Interference and cross electrode placement for sciatic pain relief

Many patients who deal with chronic or recurrent sciatic pain often use tens of units, percutaneous electronic nerve stimulators, or go to the clinic for intervention. Both devices require so-called "reusable electrode patches" placed on the body to modify or eliminate painful impulses. In a clinical setting, placement is less important to the patient because the physiotherapist, doctor, chiropractor or clinician places the electrodes in the most appropriate position based on the patient's input.

Today, with the interference of self-treatment and the emergence of decades, any patient with sciatica is using dozens of or portable interference units and must be properly educated to understand what the goal is and how to achieve it. No portable pain machine will have any benefit unless the patient has been shown how to properly use the device and properly educate the cause of the electrode placement.

In general, sciatica is a secondary pain, meaning that sciatica pain is caused by posture and protection caused by major pain diagnosis, which is usually some form of chronic low back pain. The sciatic nerve pain evolves over time due to major pain diagnoses.

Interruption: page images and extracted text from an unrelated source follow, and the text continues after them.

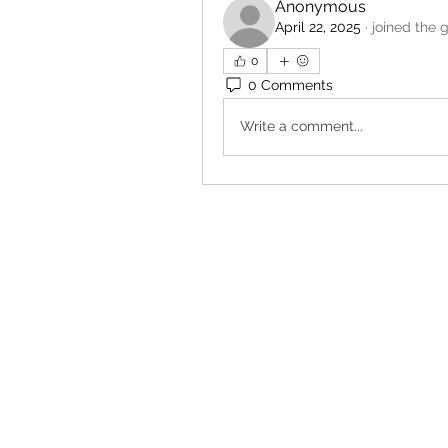
Anonymous
April 22, 2025
·
joined the 
0
0 Comments
Write a comment...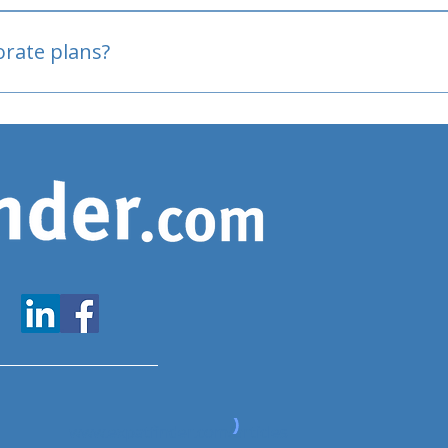
oved
porate plans?
www.expatfinder.com/articles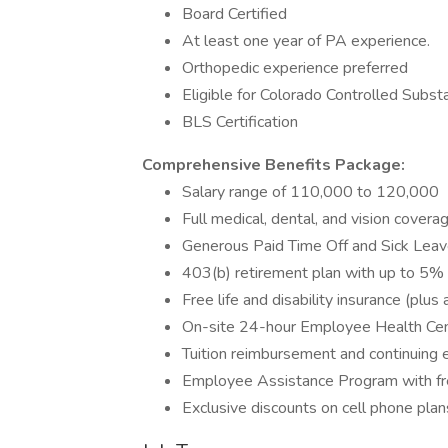
Board Certified
At least one year of PA experience.
Orthopedic experience preferred
Eligible for Colorado Controlled Subs
BLS Certification
Comprehensive Benefits Package:
Salary range of 110,000 to 120,000
Full medical, dental, and vision cover
Generous Paid Time Off and Sick Leave
403(b) retirement plan with up to 5%
Free life and disability insurance (pl
On-site 24-hour Employee Health Ce
Tuition reimbursement and continuing 
Employee Assistance Program with fr
Exclusive discounts on cell phone pla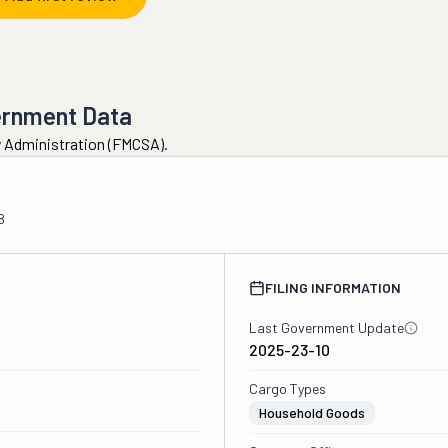
ernment Data
ty Administration (FMCSA).
8
FILING INFORMATION
Last Government Update
2025-23-10
Cargo Types
Household Goods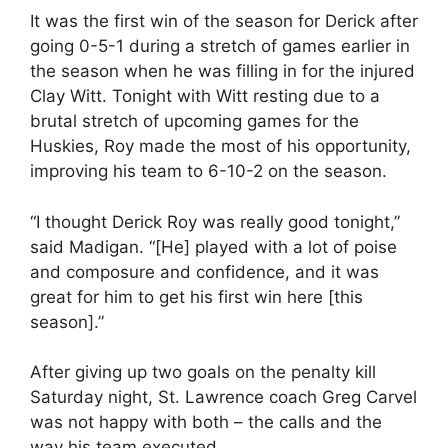
It was the first win of the season for Derick after
going 0-5-1 during a stretch of games earlier in
the season when he was filling in for the injured
Clay Witt. Tonight with Witt resting due to a
brutal stretch of upcoming games for the
Huskies, Roy made the most of his opportunity,
improving his team to 6-10-2 on the season.
“I thought Derick Roy was really good tonight,”
said Madigan. “[He] played with a lot of poise
and composure and confidence, and it was
great for him to get his first win here [this
season].”
After giving up two goals on the penalty kill
Saturday night, St. Lawrence coach Greg Carvel
was not happy with both – the calls and the
way his team executed.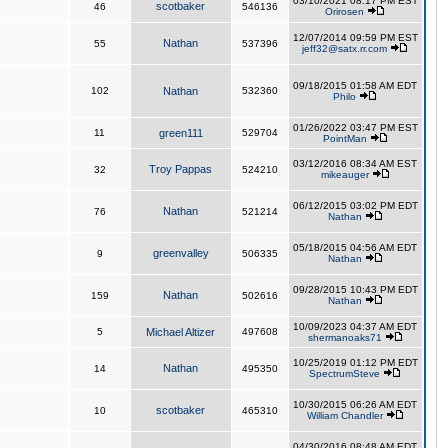
03/10/2021 08:17 PM EST
scotbaker
46
546136
Orirosen
12/07/2014 09:59 PM EST
Nathan
55
537396
jeff32@satx.rr.com
09/18/2015 01:58 AM EDT
102
Nathan
532360
Philo
01/26/2022 03:47 PM EST
11
green111
529704
PointMan
03/12/2016 08:34 AM EST
Troy Pappas
32
524210
mikeauger
06/12/2015 03:02 PM EDT
Nathan
76
521214
Nathan
05/18/2015 04:56 AM EDT
greenvalley
9
506335
Nathan
09/28/2015 10:43 PM EDT
Nathan
159
502616
Nathan
10/09/2023 04:37 AM EDT
5
Michael Altizer
497608
shermanoaks71
10/25/2019 01:12 PM EDT
Nathan
14
495350
SpectrumSteve
10/30/2015 06:26 AM EDT
scotbaker
10
465310
William Chandler
04/30/2016 08:48 AM EDT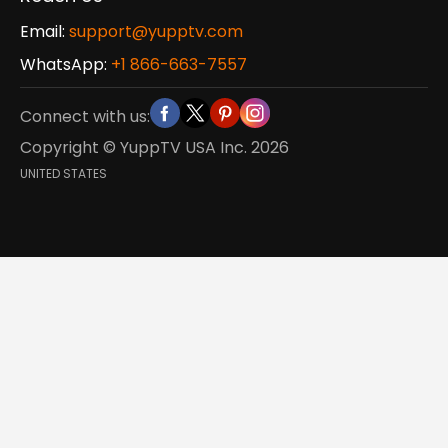
Email:
support@yupptv.com
WhatsApp:
+1 866-663-7557
Connect with us:
Copyright © YuppTV USA Inc.
2026
UNITED STATES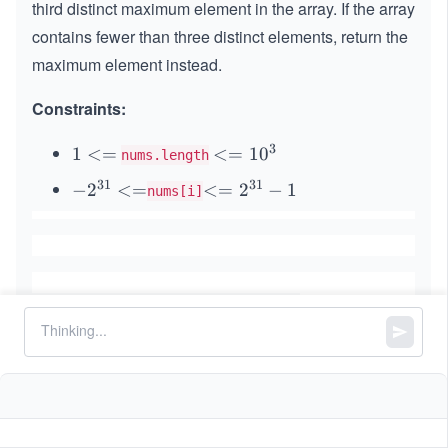
third distinct maximum element in the array. If the array
contains fewer than three distinct elements, return the
maximum element instead.
Constraints:
3
1
1
<=
<
<=
1
0
nums.length
<
=
31
31
-2
−
2
<=
<
<=
2
−
1
nums[i]
=
1
^
=
0
{3
2^
^
1}
{3
3
<
1}
=
-1
Similar Problems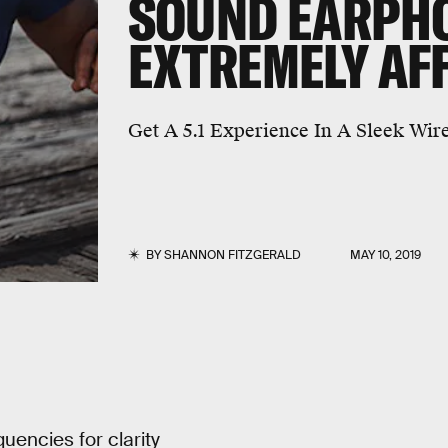
SOUND EARPH
EXTREMELY AF
Get A 5.1 Experience In A Sleek Wir
BY
SHANNON FITZGERALD
MAY 10, 2019
uencies for clarity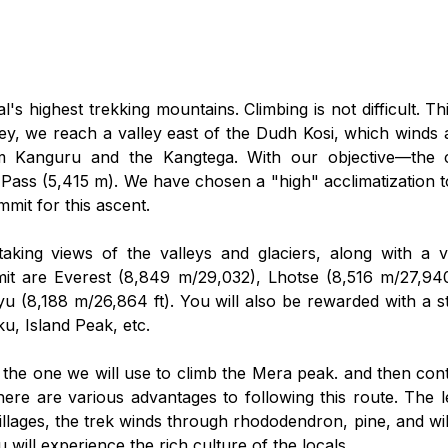
s highest trekking mountains. Climbing is not difficult. 
ney, we reach a valley east of the Dudh Kosi, which winds 
 Kanguru and the Kangtega. With our objective—the 
ass (5,415 m). We have chosen a "high" acclimatization to
mit for this ascent.
aking views of the valleys and glaciers, along with a 
t are Everest (8,849 m/29,032), Lhotse (8,516 m/27,940
u (8,188 m/26,864 ft). You will also be rewarded with a
, Island Peak, etc.
 the one we will use to climb the Mera peak. and then con
ere are various advantages to following this route. The le
illages, the trek winds through rhododendron, pine, and wil
 will experience the rich culture of the locals.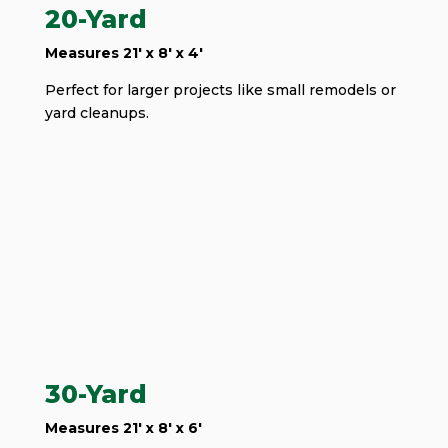
20-Yard
Measures 21' x 8' x 4'
Perfect for larger projects like small remodels or
yard cleanups.
30-Yard
Measures 21' x 8' x 6'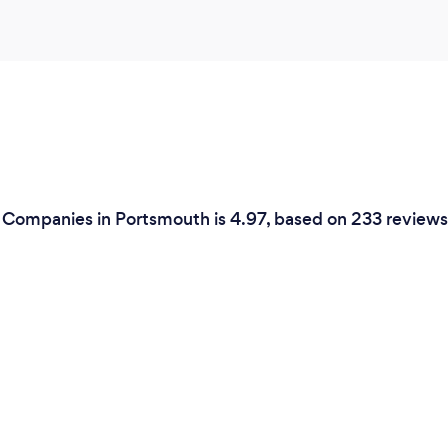
e Companies in Portsmouth is 4.97, based on 233 reviews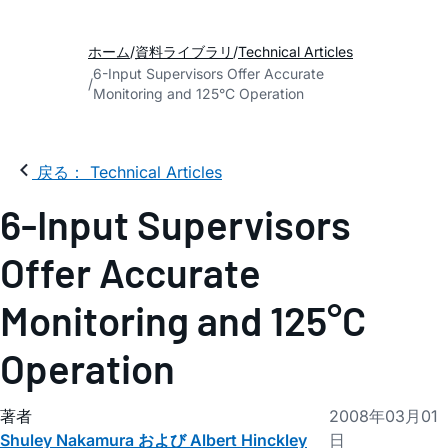
ホーム
資料ライブラリ
Technical Articles
6-Input Supervisors Offer Accurate
Monitoring and 125°C Operation
戻る： Technical Articles
6-Input Supervisors
Offer Accurate
Monitoring and 125°C
Operation
著者
2008年03月01
Shuley Nakamura および Albert Hinckley
日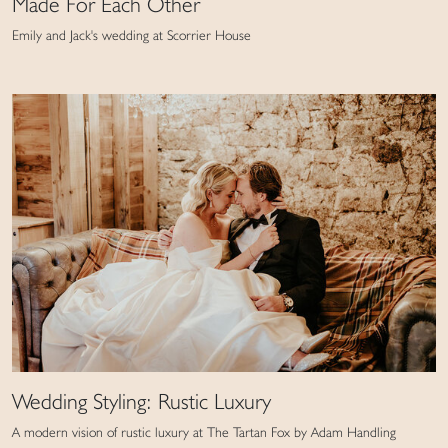
Made For Each Other
Emily and Jack's wedding at Scorrier House
Wedding Styling: Rustic Luxury
A modern vision of rustic luxury at The Tartan Fox by Adam Handling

Through intervention therapy, the treatment of secondary pain problems is almost always effective. Once the second pain problem is resolved, the patient can self-treat and prevent recurrence and continue to address major pain problems. A dozen units can help control pain, but it is not as effective and has minimal pain relief.

Dozens or interference of electrode placement essentially involves the flow of electrical current from one electrode to the other, the pain zone between the two electrodes. In some cases, particularly interference, it is common to use four electrodes to flood the pain area with multiple electric pain interceptors to achieve relief.